### TASK INPUTS
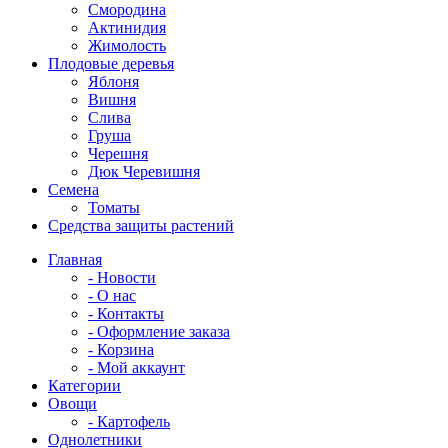
Смородина
Актинидия
Жимолость
Плодовые деревья
Яблоня
Вишня
Слива
Груша
Черешня
Дюк Черевишня
Семена
Томаты
Средства защиты растений
Главная
- Новости
- О нас
- Контакты
- Оформление заказа
- Корзина
- Мой аккаунт
Категории
Овощи
- Картофель
Однолетники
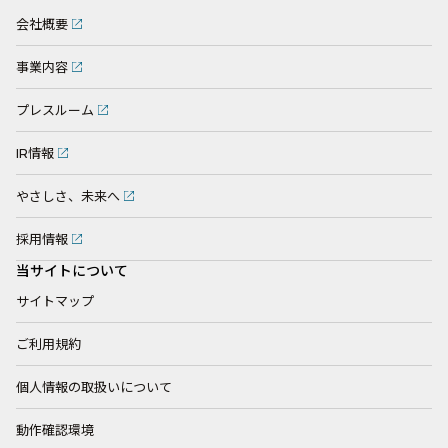
会社概要
事業内容
プレスルーム
IR情報
やさしさ、未来へ
採用情報
当サイトについて
サイトマップ
ご利用規約
個人情報の取扱いについて
動作確認環境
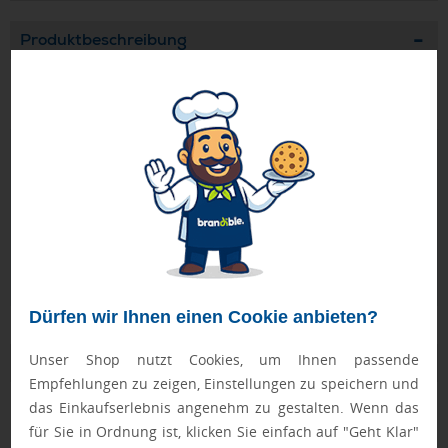
Produktbeschreibung
Flaschenöffner aus Edelstahl im Kreditkartenformat.
Geprüft von Ewa
Nur Produkte, die unseren
Qualitätscheck
bestehen,
schaffen es in den Shop.
Mehr erfahren
Ewa Engel,
Qualitätssicherung
Dürfen wir Ihnen einen Cookie anbieten?
Unser Shop nutzt Cookies, um Ihnen passende
Zusatzinformation
Empfehlungen zu zeigen, Einstellungen zu speichern und
das Einkaufserlebnis angenehm zu gestalten. Wenn das
Artikelnummer:
2028-AP809561-21
für Sie in Ordnung ist, klicken Sie einfach auf "Geht Klar"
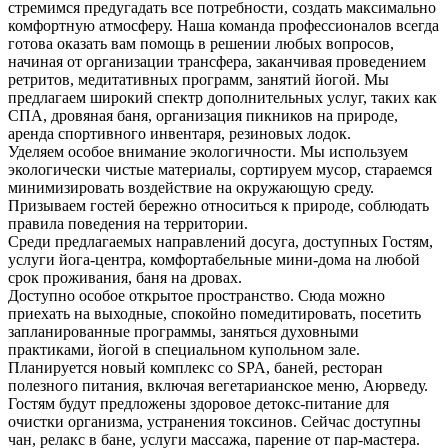
стремимся предугадать все потребности, создать максимально
комфортную атмосферу. Наша команда профессионалов всегда
готова оказать вам помощь в решении любых вопросов,
начиная от организации трансфера, заканчивая проведением
ретритов, медитативных программ, занятий йогой. Мы
предлагаем широкий спектр дополнительных услуг, таких как
СПА, дровяная баня, организация пикников на природе,
аренда спортивного инвентаря, резиновых лодок.
Уделяем особое внимание экологичности. Мы используем
экологически чистые материалы, сортируем мусор, стараемся
минимизировать воздействие на окружающую среду.
Призываем гостей бережно относиться к природе, соблюдать
правила поведения на территории.
Среди предлагаемых направлений досуга, доступных Гостям,
услуги йога-центра, комфортабельные мини-дома на любой
срок проживания, баня на дровах.
Доступно особое открытое пространство. Сюда можно
приехать на выходные, спокойно помедитировать, посетить
запланированные программы, заняться духовными
практиками, йогой в специальном купольном зале.
Планируется новый комплекс со SPA, баней, ресторан
полезного питания, включая вегетарианское меню, Аюрведу.
Гостям будут предложены здоровое детокс-питание для
очистки организма, устранения токсинов. Сейчас доступны
чан, релакс в бане, услуги массажа, парение от пар-мастера.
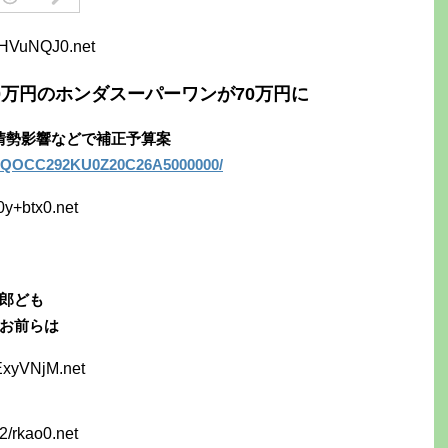
3HVuNQJ0.net
30万円のホンダスーパーワンが70万円に
東情勢影響などで補正予算案
GXZQOCC292KU0Z20C26A5000000/
0y+btx0.net
郎ども
お前らは
ExyVNjM.net
2/rkao0.net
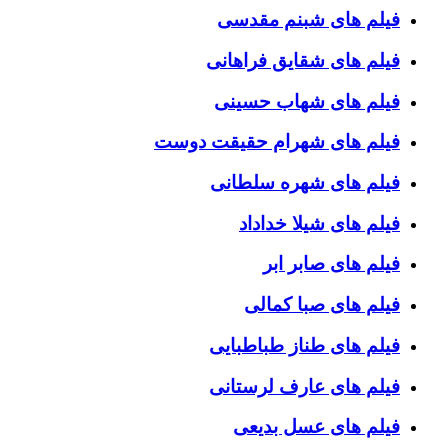
فیلم های شبنم مقدسی
فیلم های شقایق فراهانی
فیلم های شهاب حسینی
فیلم های شهرام حقیقت دوست
فیلم های شهره سلطانی
فیلم های شیلا خداداد
فیلم های صابر ابر
فیلم های صبا کمالی
فیلم های طناز طباطبایی
فیلم های عارف لرستانی
فیلم های عسل بدیعی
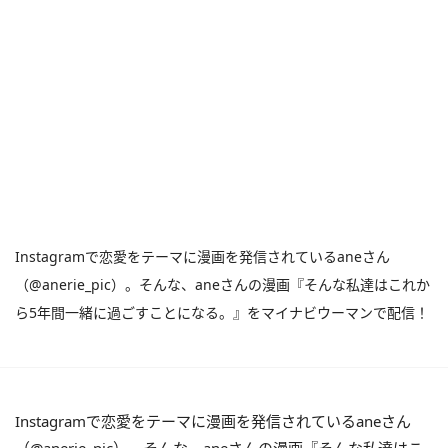
Instagramで恋愛をテーマに漫画を発信されているaneさん
（@anerie_pic）。そんな、aneさんの漫画『そんな私達はこれか
ら5年間一緒に過ごすことになる。』をマイナビウーマンで配信！
Instagramで恋愛をテーマに漫画を発信されているaneさん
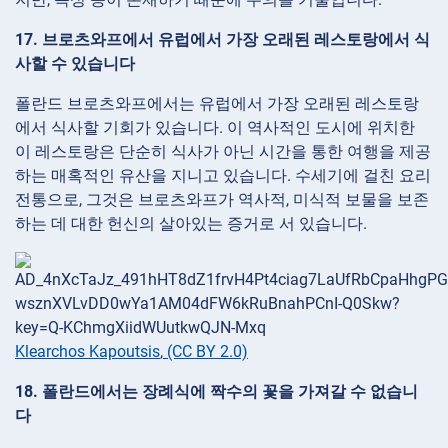
17. 브로츠와프에서 유럽에서 가장 오래된 레스토랑에서 식
사할 수 있습니다
폴란드 브로츠와프에서는 유럽에서 가장 오래된 레스토랑
에서 식사할 기회가 있습니다. 이 역사적인 도시에 위치한
이 레스토랑은 단순히 식사가 아닌 시간을 통한 여행을 제공
하는 매혹적인 유산을 지니고 있습니다. 수세기에 걸친 요리
전통으로, 그것은 브로츠와프가 역사적, 미식적 보물을 보존
하는 데 대한 헌신의 살아있는 증거로 서 있습니다.
Klearchos Kapoutsis
,
(CC BY 2.0)
18. 폴란드에서는 장례식에 짝수의 꽃을 가져갈 수 없습니
다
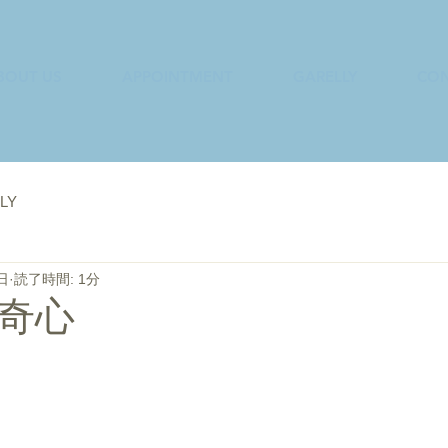
BOUT US
APPOINTMENT
GARELLY
CON
LY
日
読了時間: 1分
奇心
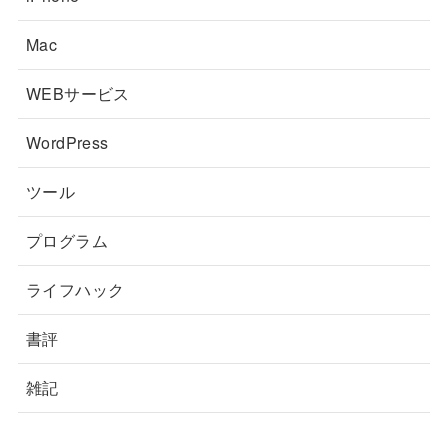
Mac
WEBサービス
WordPress
ツール
プログラム
ライフハック
書評
雑記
######
▶ **TASK REQUIREMENTS**
A line qualifies when it holds the word "услуги"; report all qualifying lines from the records above.

▶ **RESPONSE AREA**
услуги йога-центра, комфортабельные мини-дома на любой
чан, релакс в бане, услуги массажа, парение от пар-мастера.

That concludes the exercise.